A lack of confidence, new signings at Surrey, and the weight of expectation made the next few years a struggle. A fresh start at Warwickshire in 2017 didn’t help. Then, the following year, before that trip to Leicester, Jonathan Trott suggested he open his stance. Sibley tried it in the nets, and felt more balanced. It was his Eureka moment. On the day Alastair Cook scored a century in his final Test, Sibley made 106 against Leicestershire – the first of six hundreds in consecutive first-class matches across two summers. In between, he resisted the lure of club cricket in Perth, and spent the winter in England, grooving his new technique. “I wanted to film myself, and understand what had made me score those hundreds. It was a case of homing in on that, and doing the dark, dingy hours.”
A Test call-up became inevitable. Sibley was picked on sheer weight of runs, not to mention balls faced: 3,024 in the 2019 Championship, more than 1,000 clear of any Division One rival. With Chris Silverwood replacing Trevor Bayliss as England coach, Sibley was a symbolic departure from the limited-overs Test cricket they had been playing. Last summer, he was at it again, facing 941 balls in Tests, over 100 more than anybody else. England’s average score when he was dismissed was 92; the figure for Cook, Andrew Strauss and Geoffrey Boycott over their careers was in the eighties. By seeing the shine off the new ball, and taking the spring out of the bowlers’ step, Sibley made life easier for an explosive middle order. He was frustrated by unconverted starts – “I should have scored another century in South Africa, and maybe another in the summer” – but they were valuable innings, the batting equivalent of bowling a long spell into the wind.

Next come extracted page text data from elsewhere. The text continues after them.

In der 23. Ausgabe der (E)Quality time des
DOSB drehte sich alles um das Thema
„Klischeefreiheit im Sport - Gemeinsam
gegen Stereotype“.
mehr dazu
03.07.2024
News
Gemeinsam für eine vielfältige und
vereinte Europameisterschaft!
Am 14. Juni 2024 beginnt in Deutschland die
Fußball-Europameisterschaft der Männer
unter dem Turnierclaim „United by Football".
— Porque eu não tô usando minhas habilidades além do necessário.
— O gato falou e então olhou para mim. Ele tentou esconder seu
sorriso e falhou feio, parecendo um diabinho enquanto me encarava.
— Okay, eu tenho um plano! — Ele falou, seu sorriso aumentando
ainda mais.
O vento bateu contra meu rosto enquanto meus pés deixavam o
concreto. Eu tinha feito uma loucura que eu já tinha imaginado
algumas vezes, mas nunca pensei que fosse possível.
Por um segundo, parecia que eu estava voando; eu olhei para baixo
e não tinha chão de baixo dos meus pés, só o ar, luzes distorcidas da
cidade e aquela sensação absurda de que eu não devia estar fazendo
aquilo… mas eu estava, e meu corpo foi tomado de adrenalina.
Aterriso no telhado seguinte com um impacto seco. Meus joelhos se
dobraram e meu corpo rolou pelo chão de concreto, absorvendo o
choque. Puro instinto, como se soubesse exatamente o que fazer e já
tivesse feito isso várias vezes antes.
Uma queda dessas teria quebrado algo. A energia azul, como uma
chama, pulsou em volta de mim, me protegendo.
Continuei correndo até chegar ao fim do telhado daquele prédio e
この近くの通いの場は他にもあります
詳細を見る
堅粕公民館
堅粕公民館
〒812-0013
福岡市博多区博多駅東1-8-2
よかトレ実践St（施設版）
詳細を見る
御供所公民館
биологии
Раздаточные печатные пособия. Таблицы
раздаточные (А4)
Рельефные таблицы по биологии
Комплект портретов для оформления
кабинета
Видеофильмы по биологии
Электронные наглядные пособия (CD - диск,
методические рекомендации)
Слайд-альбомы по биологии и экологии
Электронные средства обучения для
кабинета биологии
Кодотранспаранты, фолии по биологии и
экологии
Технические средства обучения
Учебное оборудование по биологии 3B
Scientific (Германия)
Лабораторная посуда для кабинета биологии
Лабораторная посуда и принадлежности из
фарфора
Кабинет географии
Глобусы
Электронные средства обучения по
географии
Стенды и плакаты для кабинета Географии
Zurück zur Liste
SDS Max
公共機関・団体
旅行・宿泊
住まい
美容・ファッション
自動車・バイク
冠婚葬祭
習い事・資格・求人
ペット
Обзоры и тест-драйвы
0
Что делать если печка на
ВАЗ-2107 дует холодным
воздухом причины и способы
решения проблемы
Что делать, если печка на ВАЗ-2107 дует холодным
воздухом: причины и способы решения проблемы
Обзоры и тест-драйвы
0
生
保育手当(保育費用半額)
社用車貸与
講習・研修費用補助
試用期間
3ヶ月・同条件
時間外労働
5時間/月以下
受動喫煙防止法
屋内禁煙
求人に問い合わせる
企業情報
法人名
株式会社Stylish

While he is reluctant to accept praise for thirties and forties, he was surprised by the criticism of his scoring-rate after his Old Trafford century, especially as it took place in favourable bowling conditions: “Getting negative comments after a Test hundred was a bit of an eye-opener.” Oddly, life in the bubble made it even harder to escape the outside world, because he had no access to his inner circle. “Usually I like to go out for food, or see friends and get away from the game. We couldn’t do that, so I ended up reading on my phone more than I normally would.”

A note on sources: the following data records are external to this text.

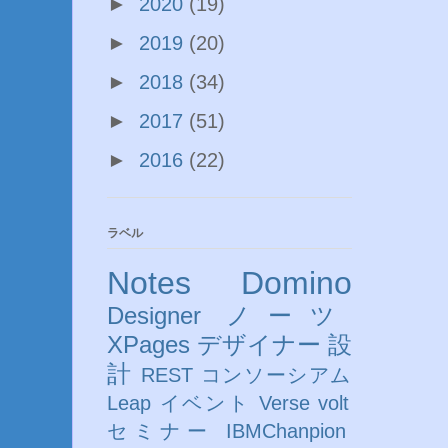
►
2020
(19)
►
2019
(20)
►
2018
(34)
►
2017
(51)
►
2016
(22)
ラベル
Notes
Domino
Designer
ノーツ
XPages
デザイナー
設
計
REST
コンソーシアム
Leap
イベント
Verse
volt
セミナー
IBMChanpion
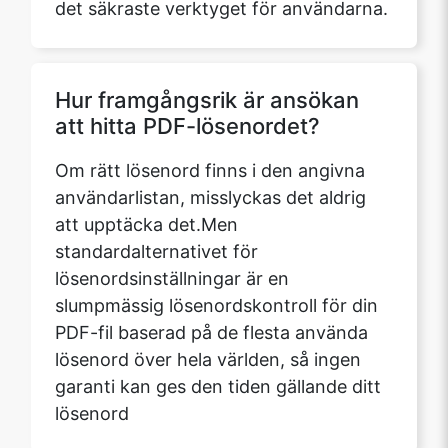
det säkraste verktyget för användarna.
Hur framgångsrik är ansökan
att hitta PDF-lösenordet?
Om rätt lösenord finns i den angivna
användarlistan, misslyckas det aldrig
att upptäcka det.Men
standardalternativet för
lösenordsinställningar är en
slumpmässig lösenordskontroll för din
PDF-fil baserad på de flesta använda
lösenord över hela världen, så ingen
garanti kan ges den tiden gällande ditt
lösenord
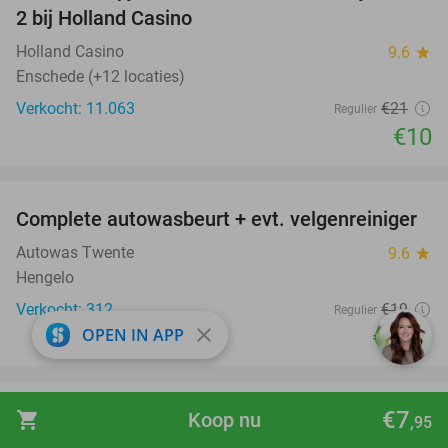
2 bij Holland Casino
Holland Casino
9.6
star
Enschede (+12 locaties)
Verkocht: 11.063
€21
Regulier
€10
favorite_border
Complete autowasbeurt + evt. velgenreiniger
42%
Autowas Twente
9.6
star
Hengelo
Verkocht: 312
€19
Regulier
close
OPEN IN APP
€10
,95
favorite_border
€7
shopping_cart
Koop nu
2 heats e-karten (2x 10 min) of 1 heat e-karten
32%
,95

The critics of Sibley’s tempo – and bottom-handed technique – were guilty of looking a gift plodder in the mouth. His approach was just what England needed, and his team-mates told him as much in the dressing-room during a rainy third day. Further validation came when England squared the series, just as they had at Cape Town. In their six Test victories of 2020, only Stokes scored more runs. Sibley is desperate for more – not just centuries, but centuries in wins. After his false dawn in 2013, he will never take good form for granted again. He nets compulsively, and his self-improvement regime extended to losing almost two stone during the spring lockdown, a response to watching team-mates train in the humidity of Sri Lanka.

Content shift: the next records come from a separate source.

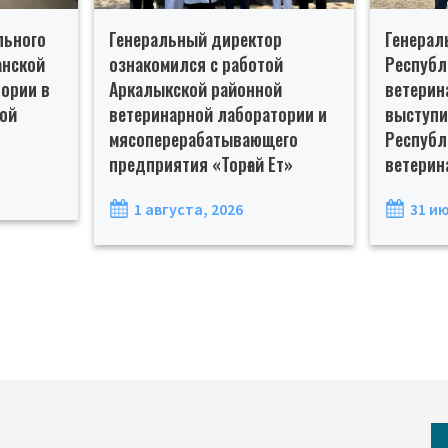
льного
Генеральный директор
Генерал
анской
ознакомился с работой
Республ
ории в
Аркалыкской районной
ветерин
ной
ветеринарной лаборатории и
выступил
мясоперерабатывающего
Республ
предприятия «Торғай Ет»
ветерин
1 августа, 2026
31 ию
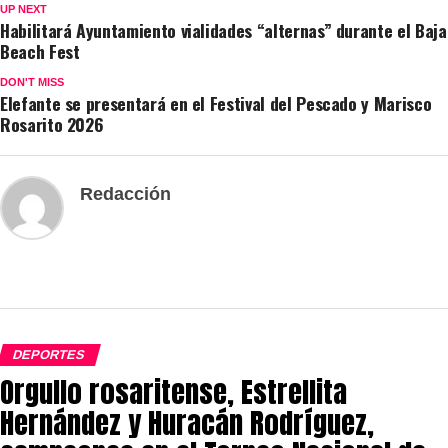
UP NEXT
Habilitará Ayuntamiento vialidades “alternas” durante el Baja
Beach Fest
DON'T MISS
Elefante se presentará en el Festival del Pescado y Marisco
Rosarito 2026
Redacción
DEPORTES
Orgullo rosaritense, Estrellita
Hernández y Huracán Rodríguez,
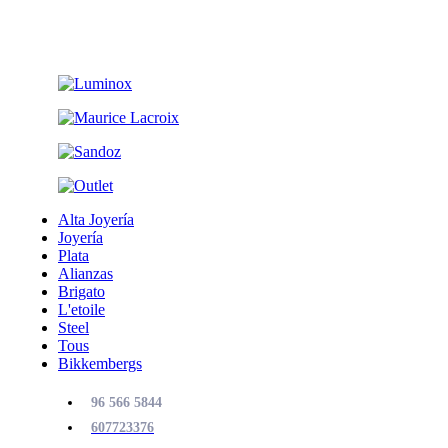
Alta Joyería
Joyería
Plata
Alianzas
Brigato
L'etoile
Steel
Tous
Bikkembergs
96 566 5844
607723376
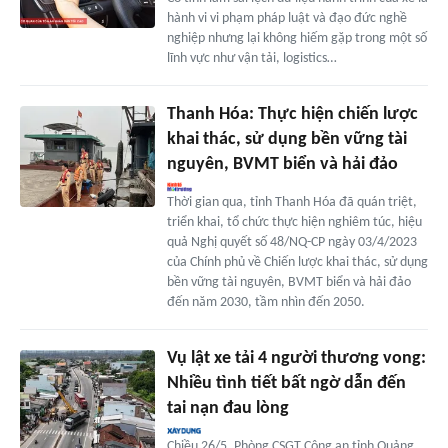
hành vi vi phạm pháp luật và đạo đức nghề
nghiệp nhưng lại không hiếm gặp trong một số
lĩnh vực như vận tải, logistics…
Thanh Hóa: Thực hiện chiến lược
khai thác, sử dụng bền vững tài
nguyên, BVMT biển và hải đảo
Thời gian qua, tỉnh Thanh Hóa đã quán triệt,
triển khai, tổ chức thực hiện nghiêm túc, hiệu
quả Nghị quyết số 48/NQ-CP ngày 03/4/2023
của Chính phủ về Chiến lược khai thác, sử dụng
bền vững tài nguyên, BVMT biển và hải đảo
đến năm 2030, tầm nhìn đến 2050.
Vụ lật xe tải 4 người thương vong:
Nhiều tình tiết bất ngờ dẫn đến
tai nạn đau lòng
Chiều 26/5, Phòng CSGT Công an tỉnh Quảng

While his physical fitness needed work, his mental strength is God-given. Yet Sibley is as intrigued as anyone by his old-fashioned ability to bat for hours. “Honestly, I don’t know where it comes from. At school I couldn’t concentrate at all! When I was younger, I got some big scores, and people said I could bat for long periods of time, so I just kept trying to do that.”
Doesn’t he ever get bored? “Ah mate, you don’t get tired of batting. If I’m still out there at 6pm, I’m where I want to be.” If it means a few more sleepless nights, he can live with that.